Para complicar mais, os pintinhos novos, nascidos de semana, pulavam no seu pescoço sem parar, querendo saber dos seus novos amigos: “Dona Maga, Dona Maga, quando nascerão os seus pintinhos? Temos muitas brincadeiras para ensinar para eles. Quando, heim, heim?”, e Magalinha respondia, com a paciência e a doçura que seu estado permitia: “Logo, logo, meus amores...”
Magalinha, excepcionalmente naquele dia, deixou de cumprir com os afazeres normais de uma galinha. Recolheu-se ao ninho, fatigada só pelo esforço de comer, para esperar o grande momento. Já botara muitos ovos na vida, mas aqueles tinham um quê de especiais. Não sabia explicar. O marido também sentia algo diferente. De repente, era o formato da barriga, o tamanho da barriga, a fome insaciável. Alguma coisa estava diferente.
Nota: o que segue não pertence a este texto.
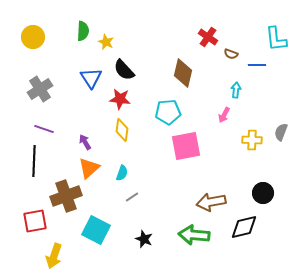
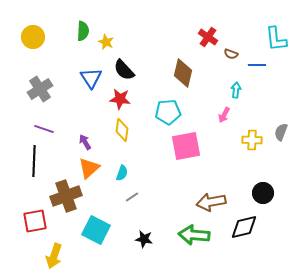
black star: rotated 12 degrees counterclockwise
Então, vieram os sinais do parto: o coração acelerado, a barriga contraída, a dor cruel. “Chamem o Carijó!”, gritou com o fôlego que lhe restava. E pôs-se na posição da desova. As comadres se aproximaram para auxiliá-la e dar conforto.
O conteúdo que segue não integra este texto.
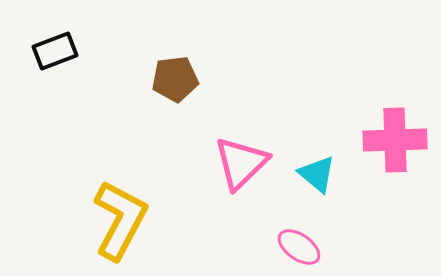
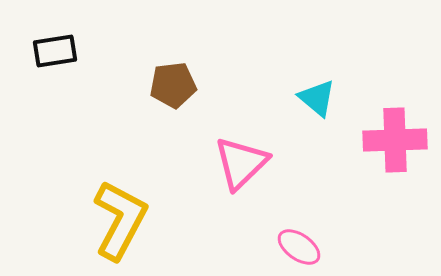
black rectangle: rotated 12 degrees clockwise
brown pentagon: moved 2 px left, 6 px down
cyan triangle: moved 76 px up
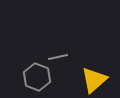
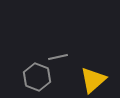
yellow triangle: moved 1 px left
Carijó chegou ligeiro, empurrando as galinhas que lhe barravam a frente. Queria presenciar o acontecimento que esperara ansiosamente, mesmo sem saber o porquê de tanta aflição. Já assistira a vários partos de Maga, mas pressentia que esse guardava algum segredo. Ficou no canto, segurando a asa trêmula de sua amada.
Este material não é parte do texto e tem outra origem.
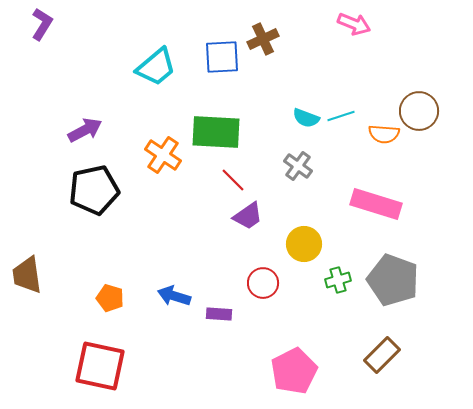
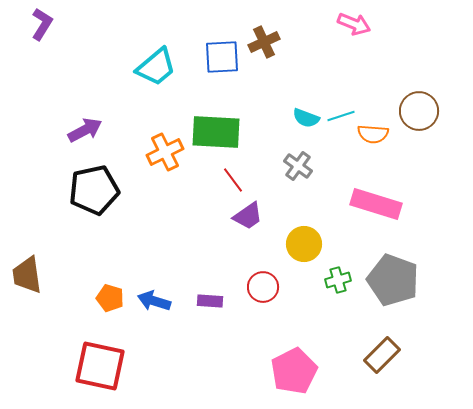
brown cross: moved 1 px right, 3 px down
orange semicircle: moved 11 px left
orange cross: moved 2 px right, 3 px up; rotated 30 degrees clockwise
red line: rotated 8 degrees clockwise
red circle: moved 4 px down
blue arrow: moved 20 px left, 5 px down
purple rectangle: moved 9 px left, 13 px up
Magalinha fazia força, mas nada saia. Sentia uma dor dilacerante, como se algum espinho lhe escorregasse goela abaixo, e suava frio, como se debaixo de sol e neve simultaneamente. O tempo passava e afligia a todos. Carijó já não tinha mais unhas para roer, sua crista murchara, sentia as dores da amada. As comadres deram-se as mãos para rezar, pedindo ajuda para São Galinho dos Carijós.
Quando Magalinha achou que não aguentaria mais nem um arfar, aconteceu. Como que por milagre, escorregou cloaca abaixo o ovo mais surreal já visto, mais louco que os famosos “ovo de rabo” chinês, ovo gigante estadunidense, ovo batata croata, ovo cilíndrico de mestre-cuca. Era um ovo quadrado. Foi um “oohhhhh!” geral. Quando Carijó foi vistoriá-lo, estava quente; pior, cozido. No calor do forno em que se transformara o ventre de Magalinha.
Na lixeira, detrás do mourão da porteira, balouçavam ao vento, livres do conteúdo alimentício, alguns pacotes da ração importada “Salvador Dalí”.